Teach a dog to bark. Easy reward it. 

Does the dog bark or whine less in the down position?


----------



## seeingred (Dec 15, 2009)

Thanks for the replies. I like the idea of making her hold a bumper in her mouth. I won't be giving her away either....


----------



## PackLeader (Jan 12, 2009)

I had a lab that did this but lucky for me I figured out a way to break it early in a way that me and the dog both enjoyed.

If you have fish in he pond where you hunt take him fishing. 

Dad has a long object in his hands, stuff is splashing out in the water. She will be in hunt drive for sure.

After awhile the dog learns that what you are doing is not hunting at all and doesn't involve him. 

I don't know why but I can deal with whiny dog for a long time with a pole in my hand ...


----------



## Jay Dufour (Jan 19, 2003)

Nick for "sit" at every sound he makes.....................


----------



## marc laplante (Jul 8, 2009)

I liked the '' honor'' part in a previous post. My dog whines like a s.o.b. and I hunt with a buddy of mine who's dog is quiet as a mouse. When we shoot birds, if my dog so much as makes a peep. I have her sit and my buddy lets his dog pick th birds up. All the while I tell her '' quiet'' When she does eventually shut up, I may even have my buddy fire off a shot and throw a bird we've shot and I'll let me dog pick it up. but only if she hasnt said a peep. Hunting with a buddy that has a quiet dog is yoru best bet. If the dog keeps whining, bring it back in the truck and all the while saying QUIET and hunt with your buddies dog. I swear I was about to hit my dog with the butt of my shotgun at some time this year..then we started doing more honor drills and the whining stopped.

Hope it helps.


----------



## Dustin Maddux (Aug 18, 2008)

Jay Dufour said:


> Nick for "sit" at every sound he makes.....................


This is what my pro did and had me do. Worked great. Nice and quiet.


----------



## Prospect (Dec 15, 2009)

Dustin Maddux said:


> This is what my pro did and had me do. Worked great. Nice and quiet.


Can either one of you expand on this. Does this apply when the dog is sitting and whining? Or only when standing?

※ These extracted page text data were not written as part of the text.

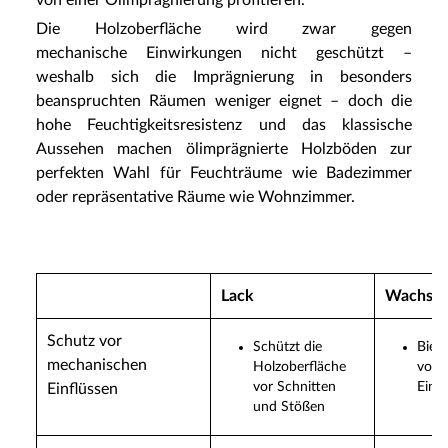
Die Holzoberfläche wird zwar gegen
mechanische Einwirkungen nicht geschützt –
weshalb sich die Imprägnierung in besonders
beanspruchten Räumen weniger eignet – doch die
hohe Feuchtigkeitsresistenz und das klassische
Aussehen machen ölimprägnierte Holzböden zur
perfekten Wahl für Feuchträume wie Badezimmer
oder repräsentative Räume wie Wohnzimmer.
Lack
Wachs
Schutz vor
Schützt die
Biet
mechanischen
Holzoberfläche
vor 
vor Schnitten
Einfl
Einflüssen
und Stößen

Any help would be appreciated.


----------



## Jay Dufour (Jan 19, 2003)

Sitting.Then sitting becomes the position....and being quiet.


----------



## robertnla (Oct 16, 2008)

My dog is 30 months old and whines in the blind too. We have tried all the above + some woopXXX and none works. I think Budisit has the right idea. 
I'll have to live with it cause I can't see me hunting without her. She is a very skilled hunter, HRCH Test dog and a wonderful pet in the house. She goes every were I go. If I don't wanta hear her I just take another dog out. Then my wife has to hear her whine because she got left behind. 
Funny thing is once you put the gun away in the blind she will stop whining. She knows the hunt is over. She will find her a spot to lay down and sleep for the boat ride home.


----------



## D&S Retrievers (Jul 2, 2008)

Randy Bohn said:


> seeingred.....where do you live?? If your local to Pa. it isn't that hard to fix. Randy Bohn


Call Randy Bohn.....he can fix it. He fixed our boy!


----------



## seeingred (Dec 15, 2009)

**********UPDATE***********

I may have found a fix! My dad and I hunted in Brookshire this morning. I gave my dog a benadryl when I woke up at 5am. She was still full of energy, but I think it calmed her down just a little. No trembling in the blind in anticipation of birds and her whining was off by at least 80%!!!!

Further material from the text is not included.